• **Exercise objective**
Going down the data below, set down exactly the line with "سوابق بیمه شدگان روی سایت تامین اجتماعی" and each line after it through the line with "راز خنده های"; no other lines.

☆ ☆ ☆ ☆

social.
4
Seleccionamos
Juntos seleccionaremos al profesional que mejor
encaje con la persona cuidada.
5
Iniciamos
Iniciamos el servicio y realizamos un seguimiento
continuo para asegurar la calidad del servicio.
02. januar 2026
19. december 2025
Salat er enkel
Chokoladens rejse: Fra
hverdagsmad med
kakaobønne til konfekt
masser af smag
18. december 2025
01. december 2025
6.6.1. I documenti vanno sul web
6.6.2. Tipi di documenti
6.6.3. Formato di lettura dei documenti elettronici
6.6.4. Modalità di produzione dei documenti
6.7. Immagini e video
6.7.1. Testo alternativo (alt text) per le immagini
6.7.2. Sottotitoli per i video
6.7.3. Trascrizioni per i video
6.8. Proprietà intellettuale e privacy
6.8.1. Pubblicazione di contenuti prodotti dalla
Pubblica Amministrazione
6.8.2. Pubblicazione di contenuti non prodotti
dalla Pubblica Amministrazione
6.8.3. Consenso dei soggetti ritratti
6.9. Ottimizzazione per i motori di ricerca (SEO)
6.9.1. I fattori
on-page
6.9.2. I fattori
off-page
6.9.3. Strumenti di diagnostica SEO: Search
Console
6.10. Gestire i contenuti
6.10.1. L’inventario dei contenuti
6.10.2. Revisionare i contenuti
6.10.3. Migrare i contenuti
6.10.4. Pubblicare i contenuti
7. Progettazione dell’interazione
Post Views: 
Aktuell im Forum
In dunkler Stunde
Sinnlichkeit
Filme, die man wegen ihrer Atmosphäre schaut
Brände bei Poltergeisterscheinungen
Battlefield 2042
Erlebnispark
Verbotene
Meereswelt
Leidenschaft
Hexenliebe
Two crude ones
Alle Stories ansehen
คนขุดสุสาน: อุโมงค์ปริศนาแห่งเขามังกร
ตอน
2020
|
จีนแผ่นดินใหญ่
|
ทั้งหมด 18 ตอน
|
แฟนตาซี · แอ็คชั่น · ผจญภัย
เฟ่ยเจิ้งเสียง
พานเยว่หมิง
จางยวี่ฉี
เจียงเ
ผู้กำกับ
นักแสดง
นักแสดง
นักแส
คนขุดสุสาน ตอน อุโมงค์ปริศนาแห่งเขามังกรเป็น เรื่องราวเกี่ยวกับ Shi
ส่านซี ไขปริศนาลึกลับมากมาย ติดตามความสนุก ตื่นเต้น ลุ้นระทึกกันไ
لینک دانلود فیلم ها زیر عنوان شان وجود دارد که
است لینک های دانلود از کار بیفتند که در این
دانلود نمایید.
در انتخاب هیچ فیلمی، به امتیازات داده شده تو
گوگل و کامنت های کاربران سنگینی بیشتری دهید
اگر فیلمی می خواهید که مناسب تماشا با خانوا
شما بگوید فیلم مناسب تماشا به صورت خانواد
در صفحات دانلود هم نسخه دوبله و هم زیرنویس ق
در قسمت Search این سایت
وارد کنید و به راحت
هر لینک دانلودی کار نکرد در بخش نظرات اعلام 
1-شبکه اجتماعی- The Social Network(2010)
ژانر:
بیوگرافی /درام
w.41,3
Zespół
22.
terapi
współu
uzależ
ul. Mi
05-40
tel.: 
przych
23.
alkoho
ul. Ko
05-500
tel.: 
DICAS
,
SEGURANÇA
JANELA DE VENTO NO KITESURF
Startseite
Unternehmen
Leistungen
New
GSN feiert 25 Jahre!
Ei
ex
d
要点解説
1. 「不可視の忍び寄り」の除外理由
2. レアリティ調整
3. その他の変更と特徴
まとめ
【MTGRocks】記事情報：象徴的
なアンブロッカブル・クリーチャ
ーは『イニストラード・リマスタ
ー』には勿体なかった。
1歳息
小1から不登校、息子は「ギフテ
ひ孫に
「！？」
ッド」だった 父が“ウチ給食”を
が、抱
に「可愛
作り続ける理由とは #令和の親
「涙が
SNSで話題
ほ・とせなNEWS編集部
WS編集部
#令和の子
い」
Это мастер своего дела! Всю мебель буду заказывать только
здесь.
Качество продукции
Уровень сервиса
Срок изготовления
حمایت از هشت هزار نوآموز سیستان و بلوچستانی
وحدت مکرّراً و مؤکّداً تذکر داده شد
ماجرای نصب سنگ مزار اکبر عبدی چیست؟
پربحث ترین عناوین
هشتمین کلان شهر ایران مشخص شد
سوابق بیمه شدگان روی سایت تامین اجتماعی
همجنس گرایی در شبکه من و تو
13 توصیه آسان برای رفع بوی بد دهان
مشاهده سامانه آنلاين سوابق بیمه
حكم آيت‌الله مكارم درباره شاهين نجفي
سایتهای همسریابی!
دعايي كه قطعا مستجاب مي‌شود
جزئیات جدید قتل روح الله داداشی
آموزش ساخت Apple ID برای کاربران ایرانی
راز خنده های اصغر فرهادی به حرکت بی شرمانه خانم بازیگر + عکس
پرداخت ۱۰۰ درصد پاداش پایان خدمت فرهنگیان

☆ ☆ ☆ ☆

• **Your solution**
سوابق بیمه شدگان روی سایت تامین اجتماعی
همجنس گرایی در شبکه من و تو
13 توصیه آسان برای رفع بوی بد دهان
مشاهده سامانه آنلاين سوابق بیمه
حكم آيت‌الله مكارم درباره شاهين نجفي
سایتهای همسریابی!
دعايي كه قطعا مستجاب مي‌شود
جزئیات جدید قتل روح الله داداشی
آموزش ساخت Apple ID برای کاربران ایرانی
راز خنده های اصغر فرهادی به حرکت بی شرمانه خانم بازیگر + عکس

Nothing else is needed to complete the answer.